What Counts as a Home Office?
If you’re an entrepreneur, you might have considered utilizing your home space as an office. It doesn’t matter if you’re new or old to the business world, having an office space at home just sometimes makes your work life a lot easier. So, you’ve looked a little bit into it… but you left with even more questions.
You’re not really sure what constitutes a home office to actually be a home office; especially when it comes to insurance. You want to be getting it right. If you do, you’ll save on taxes and get the right insurance coverage. But if you get it wrong, the costs could outweigh the benefits.
Here’s how to get it right.
Doing It the Right Way
If you want to file your home office on your taxes, the key is being specific with two words. To deduct home-office expenses, the area you call an office needs to be used exclusively and on a regular basis. It either has be used as your principal place of business or a setting to meet with potential patients, clients, etc.

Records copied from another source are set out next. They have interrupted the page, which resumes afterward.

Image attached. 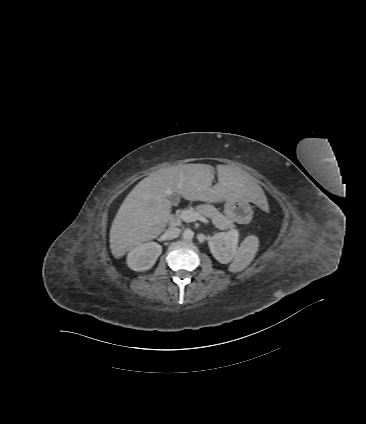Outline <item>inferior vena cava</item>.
Instances as JSON below:
<instances>
[{"instance_id": "inferior-vena-cava-1", "label": "inferior vena cava", "mask_w": 366, "mask_h": 424, "mask_svg": "<svg viewBox=\"0 0 366 424\" xmlns=\"http://www.w3.org/2000/svg\"><path fill=\"white\" fill-rule=\"evenodd\" d=\"M181 233V230L177 227H169L166 232H165V236L167 237V239H174L177 238Z\"/></svg>"}]
</instances>
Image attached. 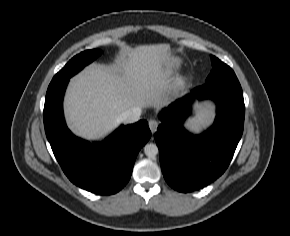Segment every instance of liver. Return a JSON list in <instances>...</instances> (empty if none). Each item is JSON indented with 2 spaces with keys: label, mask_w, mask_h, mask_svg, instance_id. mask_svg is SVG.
<instances>
[{
  "label": "liver",
  "mask_w": 290,
  "mask_h": 236,
  "mask_svg": "<svg viewBox=\"0 0 290 236\" xmlns=\"http://www.w3.org/2000/svg\"><path fill=\"white\" fill-rule=\"evenodd\" d=\"M167 44L126 48L111 66L92 64L70 80L64 114L71 131L87 140H100L117 128L120 115L132 108L168 104L164 61Z\"/></svg>",
  "instance_id": "1"
}]
</instances>
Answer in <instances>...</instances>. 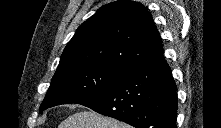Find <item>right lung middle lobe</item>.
<instances>
[{
  "label": "right lung middle lobe",
  "mask_w": 221,
  "mask_h": 128,
  "mask_svg": "<svg viewBox=\"0 0 221 128\" xmlns=\"http://www.w3.org/2000/svg\"><path fill=\"white\" fill-rule=\"evenodd\" d=\"M124 74L96 66H84L56 71L40 113L60 104L75 103L92 97L111 85Z\"/></svg>",
  "instance_id": "obj_1"
}]
</instances>
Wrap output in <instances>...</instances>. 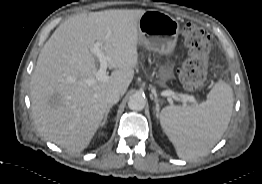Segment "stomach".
Segmentation results:
<instances>
[{"mask_svg":"<svg viewBox=\"0 0 262 184\" xmlns=\"http://www.w3.org/2000/svg\"><path fill=\"white\" fill-rule=\"evenodd\" d=\"M178 21L167 13L147 10L138 21V41L147 49L170 55L179 34ZM162 81L173 78V65L167 62L159 70Z\"/></svg>","mask_w":262,"mask_h":184,"instance_id":"stomach-1","label":"stomach"}]
</instances>
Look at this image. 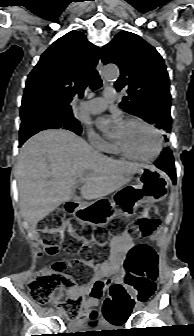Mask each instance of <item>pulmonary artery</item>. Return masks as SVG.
<instances>
[{"label": "pulmonary artery", "instance_id": "obj_1", "mask_svg": "<svg viewBox=\"0 0 194 336\" xmlns=\"http://www.w3.org/2000/svg\"><path fill=\"white\" fill-rule=\"evenodd\" d=\"M116 99V91L108 88L104 91L103 97H97L91 99L84 104V108L87 112L96 114L104 111L109 103H112Z\"/></svg>", "mask_w": 194, "mask_h": 336}]
</instances>
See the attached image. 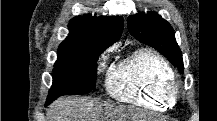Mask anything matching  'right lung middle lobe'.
<instances>
[{
  "label": "right lung middle lobe",
  "instance_id": "right-lung-middle-lobe-1",
  "mask_svg": "<svg viewBox=\"0 0 217 121\" xmlns=\"http://www.w3.org/2000/svg\"><path fill=\"white\" fill-rule=\"evenodd\" d=\"M103 51L94 43L59 46L47 102L62 95L91 92L96 86L97 60Z\"/></svg>",
  "mask_w": 217,
  "mask_h": 121
}]
</instances>
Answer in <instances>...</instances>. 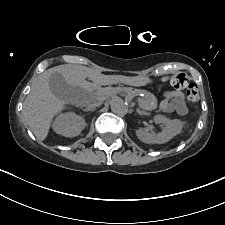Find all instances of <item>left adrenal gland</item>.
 Returning a JSON list of instances; mask_svg holds the SVG:
<instances>
[{
  "label": "left adrenal gland",
  "instance_id": "a2214340",
  "mask_svg": "<svg viewBox=\"0 0 225 225\" xmlns=\"http://www.w3.org/2000/svg\"><path fill=\"white\" fill-rule=\"evenodd\" d=\"M139 115H144L145 113L141 111L139 108L136 110Z\"/></svg>",
  "mask_w": 225,
  "mask_h": 225
}]
</instances>
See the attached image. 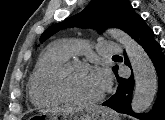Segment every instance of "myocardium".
Masks as SVG:
<instances>
[{
	"mask_svg": "<svg viewBox=\"0 0 165 120\" xmlns=\"http://www.w3.org/2000/svg\"><path fill=\"white\" fill-rule=\"evenodd\" d=\"M75 69H92L91 65L85 61L73 59L64 62L55 72L53 77V89L55 93L65 102L76 105H94L100 102L104 96V90L96 97L91 99H79L72 96L67 89V77Z\"/></svg>",
	"mask_w": 165,
	"mask_h": 120,
	"instance_id": "f54148a6",
	"label": "myocardium"
}]
</instances>
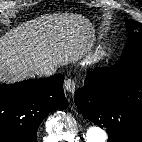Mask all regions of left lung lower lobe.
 <instances>
[{"instance_id": "0a47b994", "label": "left lung lower lobe", "mask_w": 142, "mask_h": 142, "mask_svg": "<svg viewBox=\"0 0 142 142\" xmlns=\"http://www.w3.org/2000/svg\"><path fill=\"white\" fill-rule=\"evenodd\" d=\"M75 104L84 117L107 128L108 142H137L142 137V65L89 72L75 92Z\"/></svg>"}]
</instances>
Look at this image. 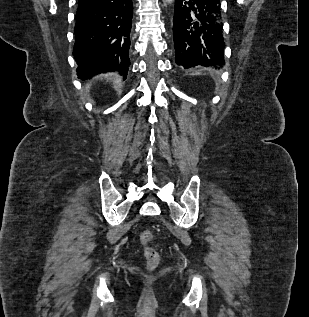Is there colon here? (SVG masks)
Here are the masks:
<instances>
[{
    "label": "colon",
    "instance_id": "1",
    "mask_svg": "<svg viewBox=\"0 0 309 317\" xmlns=\"http://www.w3.org/2000/svg\"><path fill=\"white\" fill-rule=\"evenodd\" d=\"M139 239L144 247V256L146 258L147 266L150 270L155 269L160 261L158 251L151 245L153 241V233L150 230H143Z\"/></svg>",
    "mask_w": 309,
    "mask_h": 317
}]
</instances>
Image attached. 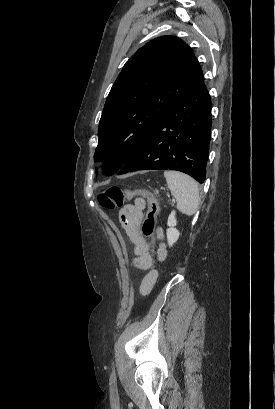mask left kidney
Here are the masks:
<instances>
[{
  "mask_svg": "<svg viewBox=\"0 0 275 409\" xmlns=\"http://www.w3.org/2000/svg\"><path fill=\"white\" fill-rule=\"evenodd\" d=\"M167 225L168 227H170V229H167V233H166L167 241H168L169 247H172V245H174V243L178 241L179 235H180L177 229H174V227H176L177 225L175 211H172L171 215H169Z\"/></svg>",
  "mask_w": 275,
  "mask_h": 409,
  "instance_id": "1",
  "label": "left kidney"
}]
</instances>
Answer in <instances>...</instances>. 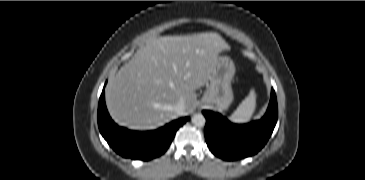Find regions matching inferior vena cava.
Returning <instances> with one entry per match:
<instances>
[{"instance_id":"inferior-vena-cava-1","label":"inferior vena cava","mask_w":365,"mask_h":180,"mask_svg":"<svg viewBox=\"0 0 365 180\" xmlns=\"http://www.w3.org/2000/svg\"><path fill=\"white\" fill-rule=\"evenodd\" d=\"M185 109V102L183 100H180L176 106L174 107V110L177 114L182 115Z\"/></svg>"}]
</instances>
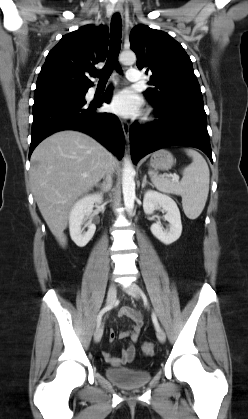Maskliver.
<instances>
[{
  "label": "liver",
  "instance_id": "liver-1",
  "mask_svg": "<svg viewBox=\"0 0 248 419\" xmlns=\"http://www.w3.org/2000/svg\"><path fill=\"white\" fill-rule=\"evenodd\" d=\"M116 158L92 137L78 131L57 132L31 156L30 181L38 208L61 246L67 238L69 212L75 201L98 183Z\"/></svg>",
  "mask_w": 248,
  "mask_h": 419
}]
</instances>
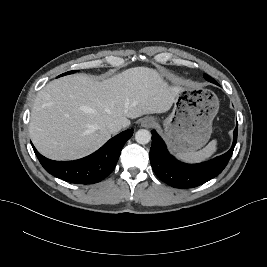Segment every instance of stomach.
<instances>
[{
    "instance_id": "obj_1",
    "label": "stomach",
    "mask_w": 267,
    "mask_h": 267,
    "mask_svg": "<svg viewBox=\"0 0 267 267\" xmlns=\"http://www.w3.org/2000/svg\"><path fill=\"white\" fill-rule=\"evenodd\" d=\"M219 110L216 94L202 87H181L171 114L164 121V136L174 152H193L210 139Z\"/></svg>"
}]
</instances>
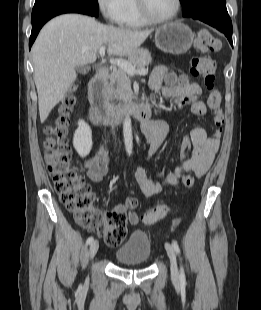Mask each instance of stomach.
Masks as SVG:
<instances>
[{
  "label": "stomach",
  "mask_w": 261,
  "mask_h": 310,
  "mask_svg": "<svg viewBox=\"0 0 261 310\" xmlns=\"http://www.w3.org/2000/svg\"><path fill=\"white\" fill-rule=\"evenodd\" d=\"M194 39L190 27L180 22H171L162 25L155 31L156 45L166 53H186Z\"/></svg>",
  "instance_id": "stomach-1"
}]
</instances>
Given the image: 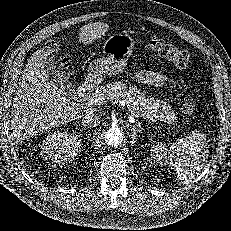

So, by exclusively, we mean the home-office space is used only for work. However, it doesn’t have to be an entire room. For it to be considered an office space, the work area needs clear boundaries.
Then again, you don’t have to use the office every day for it to be considered as a regularly used work space. Even if you work from home part-time and use the area once or twice a week, you can claim it. If it’s consistent, you’re allowed to claim it.
Now onto the actual insurance. You can claim deduction whether you’re a homeowner or a renter. If you don’t have insurance yet, it’s time you look at some home insurance quotes. Having the right insurance will give you the best coverage for deducting home office expenses.
Furthermore, there’s a simplified option for computing the home office deduction. This means you’ll have less recordkeeping to do. Reducing this burden and allowing a qualified taxpayer to multiply a prescribed rate by allowable square footage of the office is part of the process. Essentially, you have to give up something for determining actual expenses.
The standard method has some calculation, allocation, and substantiation requirements that are more complex than the simplified route. Taxpayers using the regular method must determine the actual expenses of their home office. Typically, these expenses include mortgage interest, insurance, utilities, repairs, and the like.
The regular method works by considering how much percentage of your home is used for the business. If you’re using an entire room for your company, you’ll need to know the percentage of your home it occupies.
Things to Watch Out For
Finally, because you plan on deducting expenses, you should try to keep as detailed of a track of expenses as you can. In the case that you’re audited, you’ll have a track that can back up your expenses. Include purchases, electric bills, utility bills, and repairs to make it a comprehensive list that back up your claims.
Alright, so we went over how to claim deductibles, which expenses to keep track of, and your dire need for homeowners or renter’s insurance. If you’re not utilizing your home space already, the benefits seem plentiful. It’s a great way to save money and make work life easier. Just make sure that you purchase insurance and your office meets the requirements. Otherwise, it’s time to get to work. Go get ‘em!